= Beginning of Section =

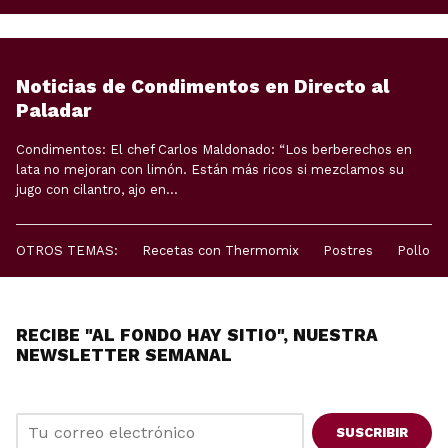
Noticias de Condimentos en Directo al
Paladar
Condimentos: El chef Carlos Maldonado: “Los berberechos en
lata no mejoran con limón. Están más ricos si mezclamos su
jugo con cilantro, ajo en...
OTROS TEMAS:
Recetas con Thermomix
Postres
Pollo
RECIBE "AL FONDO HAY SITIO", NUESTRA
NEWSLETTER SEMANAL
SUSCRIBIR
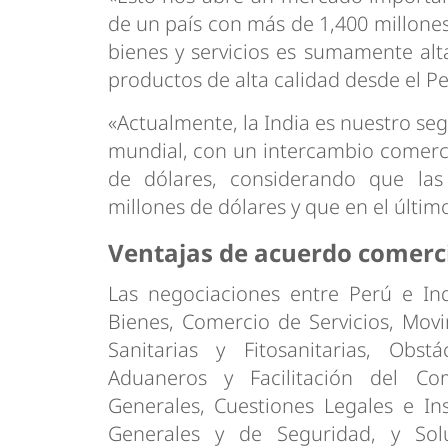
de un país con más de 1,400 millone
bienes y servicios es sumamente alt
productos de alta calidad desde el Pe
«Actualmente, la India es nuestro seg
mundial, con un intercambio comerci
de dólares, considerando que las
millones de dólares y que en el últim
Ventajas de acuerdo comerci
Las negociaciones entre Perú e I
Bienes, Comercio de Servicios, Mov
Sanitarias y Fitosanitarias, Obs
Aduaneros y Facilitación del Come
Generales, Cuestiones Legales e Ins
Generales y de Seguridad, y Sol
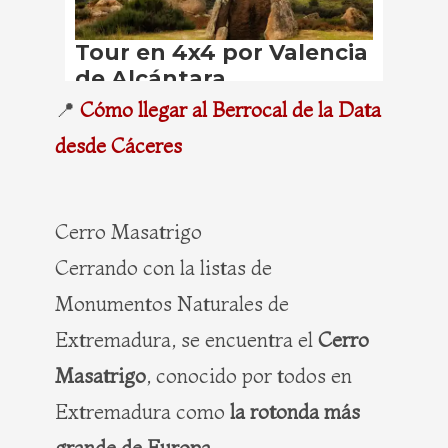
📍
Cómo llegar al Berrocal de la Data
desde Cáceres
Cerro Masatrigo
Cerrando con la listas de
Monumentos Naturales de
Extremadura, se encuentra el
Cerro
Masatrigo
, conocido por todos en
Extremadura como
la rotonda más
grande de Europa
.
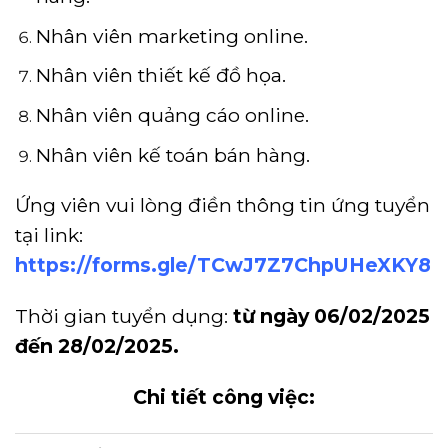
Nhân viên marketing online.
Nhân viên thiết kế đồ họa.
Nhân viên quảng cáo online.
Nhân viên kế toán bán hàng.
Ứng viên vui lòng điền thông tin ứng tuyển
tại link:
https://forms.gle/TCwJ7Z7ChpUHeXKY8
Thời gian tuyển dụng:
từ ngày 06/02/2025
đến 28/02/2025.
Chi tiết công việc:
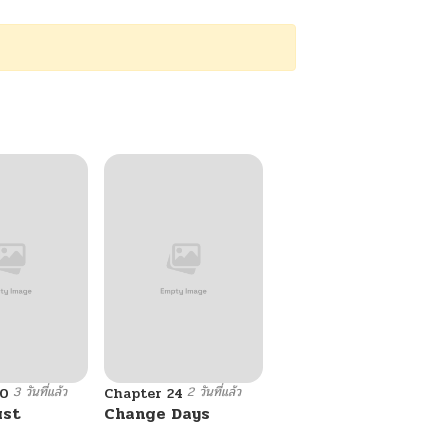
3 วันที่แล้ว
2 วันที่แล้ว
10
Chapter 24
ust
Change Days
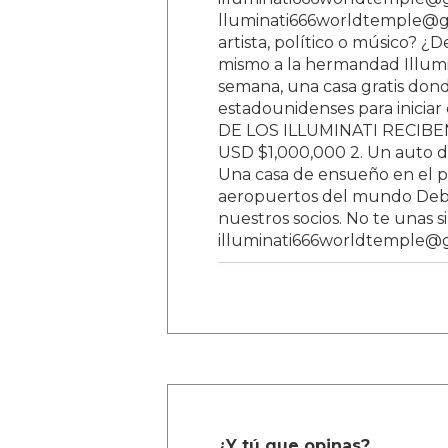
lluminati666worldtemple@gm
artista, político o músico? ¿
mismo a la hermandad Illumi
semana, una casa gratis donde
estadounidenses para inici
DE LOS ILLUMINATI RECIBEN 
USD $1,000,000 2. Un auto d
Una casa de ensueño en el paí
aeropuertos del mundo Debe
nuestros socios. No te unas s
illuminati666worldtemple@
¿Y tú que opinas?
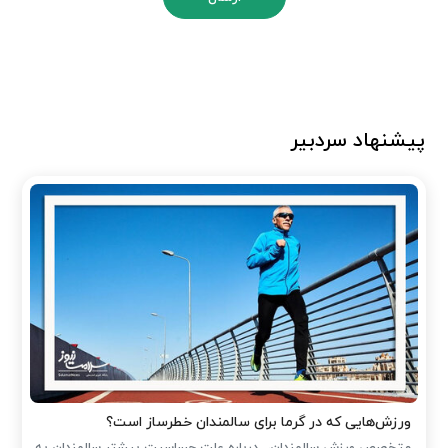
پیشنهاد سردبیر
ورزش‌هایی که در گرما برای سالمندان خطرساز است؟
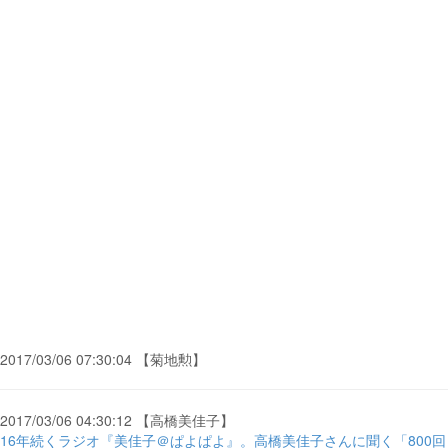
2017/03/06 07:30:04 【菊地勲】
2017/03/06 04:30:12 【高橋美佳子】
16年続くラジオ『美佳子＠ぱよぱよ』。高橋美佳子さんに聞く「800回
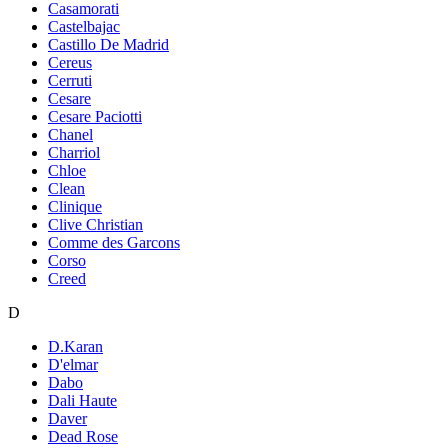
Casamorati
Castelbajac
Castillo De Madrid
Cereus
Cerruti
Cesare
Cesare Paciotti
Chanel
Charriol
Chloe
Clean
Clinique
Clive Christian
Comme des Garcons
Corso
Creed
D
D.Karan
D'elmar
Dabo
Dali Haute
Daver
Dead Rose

= End of Section =

§ **Task objective**
Reproduce only the lines from the first line of the entries through the line containing "Las negociaciones entre Perú e I", exactly and with both ends kept. Omit the pictures.

§ **Task result**
Noticias de Condimentos en Directo al
Paladar
Condimentos: El chef Carlos Maldonado: “Los berberechos en
lata no mejoran con limón. Están más ricos si mezclamos su
jugo con cilantro, ajo en...
OTROS TEMAS:
Recetas con Thermomix
Postres
Pollo
RECIBE "AL FONDO HAY SITIO", NUESTRA
NEWSLETTER SEMANAL
SUSCRIBIR
de un país con más de 1,400 millone
bienes y servicios es sumamente alt
productos de alta calidad desde el Pe
«Actualmente, la India es nuestro seg
mundial, con un intercambio comerci
de dólares, considerando que las
millones de dólares y que en el últim
Ventajas de acuerdo comerci
Las negociaciones entre Perú e I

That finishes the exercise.